Italian opera singer

Americo (Amerigo) Sbigoli (died January 1822) was an Italian tenor.

He is best known for the unusual manner of his death, as documented by the composer Giovanni Pacini. Singing the second tenor part in a performance of Pacini's opera Cesare in Egitto, Sbigoli took part in a vocal quintet with first tenor Domenico Donzelli. In the course of the quintet, Sbigoli's character was to sing a phrase "closely resembling one sung just previously by Donzelli". Attempting to match Donzelli's powerful voice, Sbigoli overstrained himself, burst a blood vessel in his neck, and died shortly thereafter.

While tragic in and of itself, this incident also had a small but significant impact on the course of music history, as Sbigoli was scheduled to sing the role of Abenamet in the premiere of Gaetano Donizetti's opera Zoraida di Granata at the Teatro Argentina.
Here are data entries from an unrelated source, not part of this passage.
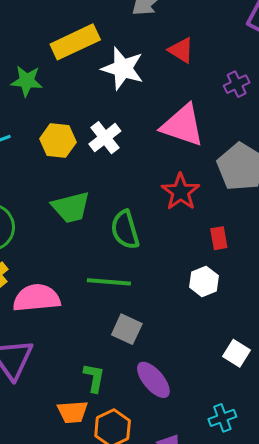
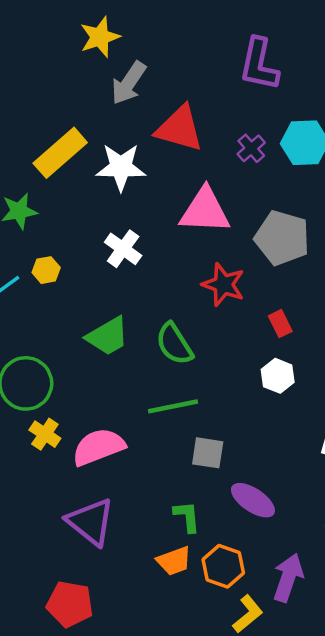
red triangle: (181, 50) -> (179, 129), size x1.6
yellow hexagon: (58, 140) -> (46, 270), moved, size x0.7

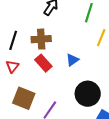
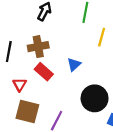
red triangle: (12, 66) -> (20, 85), moved

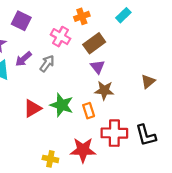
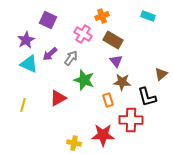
cyan rectangle: (123, 15) -> (148, 16), moved, turned 64
brown rectangle: (94, 43) -> (113, 40), turned 66
green star: (62, 105) -> (84, 80), moved
black L-shape: (146, 135) -> (147, 97), moved

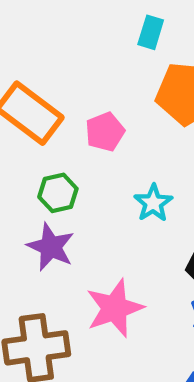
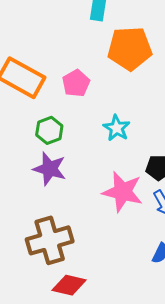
pink star: (115, 308) -> (123, 192), moved, turned -30

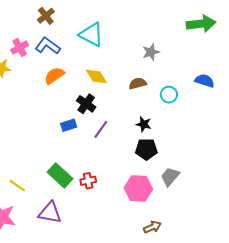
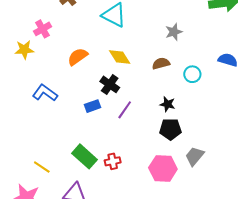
blue L-shape: (48, 46) -> (45, 93), moved

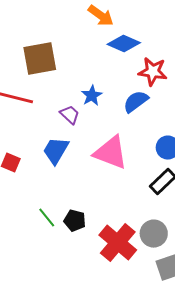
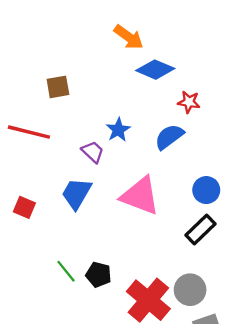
brown square: (40, 59) -> (58, 87), size x0.6
red star: (153, 72) -> (189, 102), size x0.7

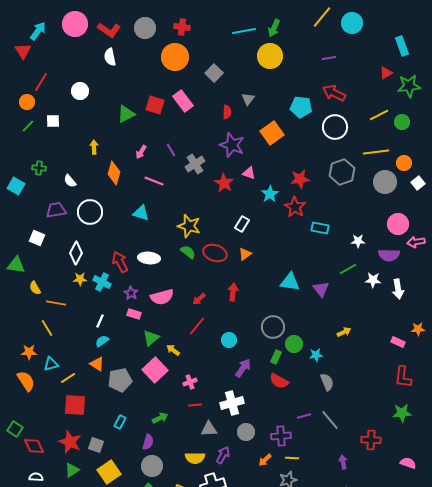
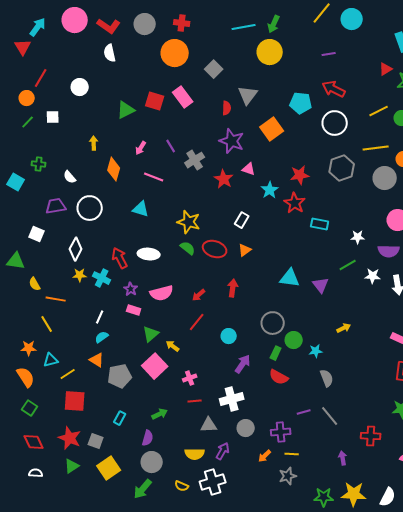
gray triangle: (248, 99) -> (248, 95), size x1.5
green square: (15, 429) -> (30, 408), moved

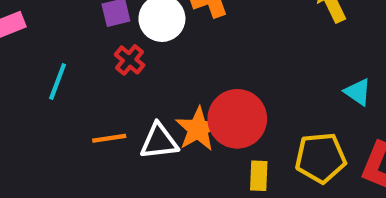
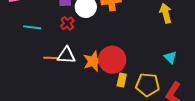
cyan line: (58, 82) -> (32, 27), turned 66
white triangle: (159, 141) -> (66, 55), moved
yellow rectangle: (259, 176) -> (122, 80), moved

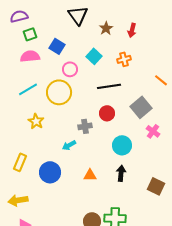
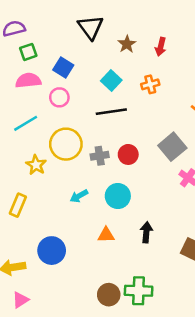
pink circle: (70, 69) -> (59, 97), moved
black line: (109, 86) -> (111, 112), moved
yellow circle: (59, 92) -> (66, 144), moved
gray cross: (85, 126) -> (100, 156), moved
cyan circle: (122, 145) -> (118, 196), moved
yellow rectangle: (20, 162) -> (18, 205), moved
blue circle: (50, 172) -> (52, 251), moved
No other tenors were available to replace Sbigoli, and the premiere was no more than a week or two thereafter, on January 28; thus, Donizetti had to hurriedly revise the opera, transforming the tenor Abenamet —a military general— into a newly created role for female contralto. Despite this last-minute revision, the opera was hugely acclaimed upon its premiere, and marked Donizetti's first major success, boosting his career immeasurably.

According to the diary of Prince Agostino Chigi, the Teatro Argentina held a benefit on Feb. 15, 1822 for the widow and children of Americo Sbigoli, raising six thousand lire.